There are plenty of military bases next to elementary schools in the US.

Where do you think the kids of soldiers go to school?

pphysch 3 hours ago | parent | prev [-]

We do. Grocery stores (commissaries) and residential units as well.

ashdksnndck an hour ago | parent | prev | next [-]

[flagged]

cramsession an hour ago | parent | next [-]

The only reason Iran would attack the US is because we back the terror colony of Israel. No Israel, no war.

ashdksnndck 28 minutes ago | parent [-]

So to clarify, your argument is it’s ok to target civilians with bombs as long as they are located in a nation that practices terror?

cramsession 14 minutes ago | parent [-]

Iran has never targeted the US but if they did, I would assume they would hit military targets.

ashdksnndck 6 minutes ago | parent [-]

Iran and its proxies frequently target civilians. They would make an exception for the US?

lejalv an hour ago | parent | prev [-]

This is just your opinion. The tragedy here is that there are people with similar opinion and bombs at their disposal that feel complete impunity and go around murdering in the world

Also, remembe the CIA co-staged a coup in Iran in 1953. That's one fact, nor just opinion.

baublet 34 minutes ago | parent [-]

I suspect if the IRGC accidentally blew up a school next to a military base in Oklahoma, they would find it in them to condemn those who made such an innocent mistake.

lejalv 17 minutes ago | parent [-]

That's all speculation.

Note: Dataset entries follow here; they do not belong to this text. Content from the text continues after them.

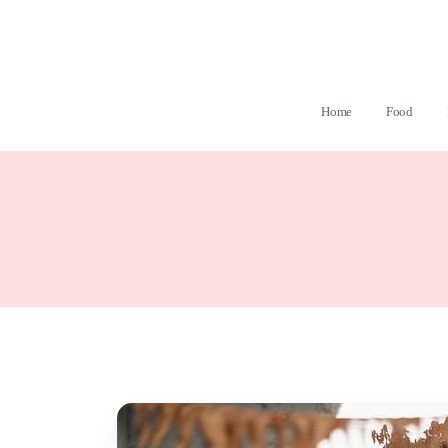
Home
Food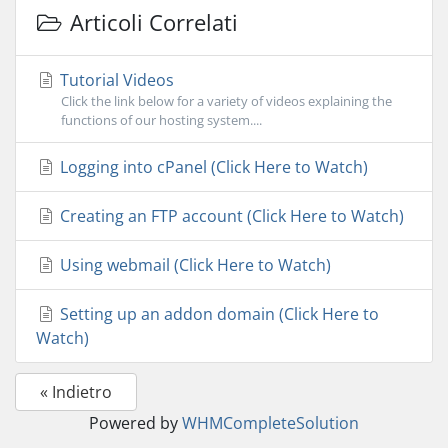
Articoli Correlati
Tutorial Videos
Click the link below for a variety of videos explaining the
functions of our hosting system....
Logging into cPanel (Click Here to Watch)
Creating an FTP account (Click Here to Watch)
Using webmail (Click Here to Watch)
Setting up an addon domain (Click Here to
Watch)
« Indietro
Powered by
WHMCompleteSolution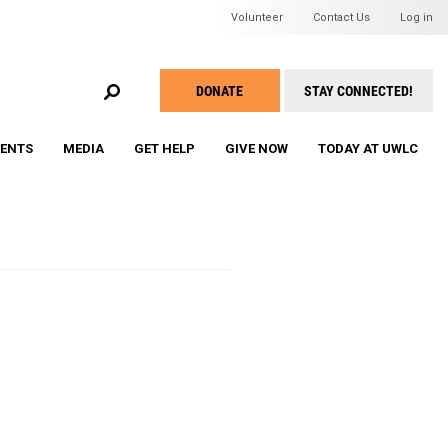
Header Mini Men
Volunteer
Contact Us
Log in
EARCH
DONATE
STAY CONNECTED!
Take
Action
VENTS
MEDIA
GET HELP
GIVE NOW
TODAY AT UWLC
Menu
ine Roddick's Compelling
WU Membership and Registration
WU Grant Awards Program
WU Speaker Series & Events
WU Member Roster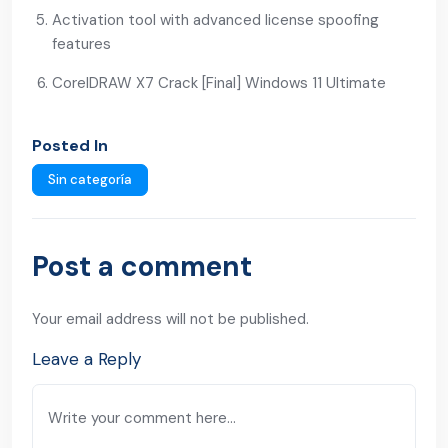
Activation tool with advanced license spoofing
features
CorelDRAW X7 Crack [Final] Windows 11 Ultimate
Posted In
Sin categoría
Post a comment
Your email address will not be published.
Leave a Reply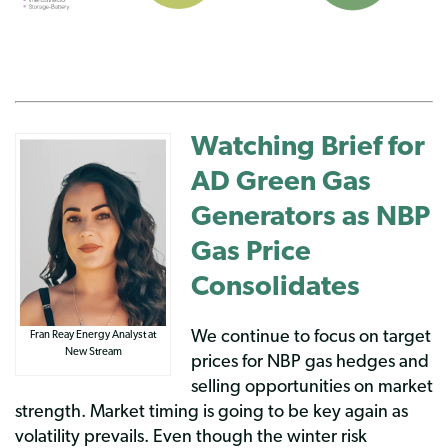
Watching Brief for
AD Green Gas
Generators as NBP
Gas Price
Consolidates
We continue to focus on target
Fran Reay Energy Analyst at
New Stream
prices for NBP gas hedges and
selling opportunities on market
strength. Market timing is going to be key again as
volatility prevails. Even though the winter risk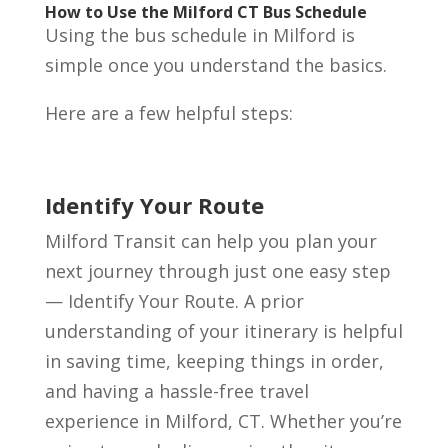
How to Use the Milford CT Bus Schedule
Using the bus schedule in Milford is
simple once you understand the basics.
Here are a few helpful steps:
Identify Your Route
Milford Transit can help you plan your
next journey through just one easy step
— Identify Your Route. A prior
understanding of your itinerary is helpful
in saving time, keeping things in order,
and having a hassle-free travel
experience in Milford, CT. Whether you’re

What we know is that the US agressed Iran without provocation and in the midst of negotiations and started by blowing up a school and not owning up to it. And now they have threatened multiple times with destroying the civilian energy infrastructure, which is a war crime.

stickfigure 2 hours ago | parent | prev | next [-]

[flagged]

anigbrowl 2 hours ago | parent | next [-]

I don't think they did, and anyway you're just trying to redirect to a different question.

stickfigure a minute ago | parent [-]

No, it's core to the question of whether or not you should feel morally outraged by the targeting mistake.

Which is better, leave the regime alone to continue murdering its own citizens, or run the risk of accidentally bombing a hundred schoolchildren?

It's a pretty classic trolley problem.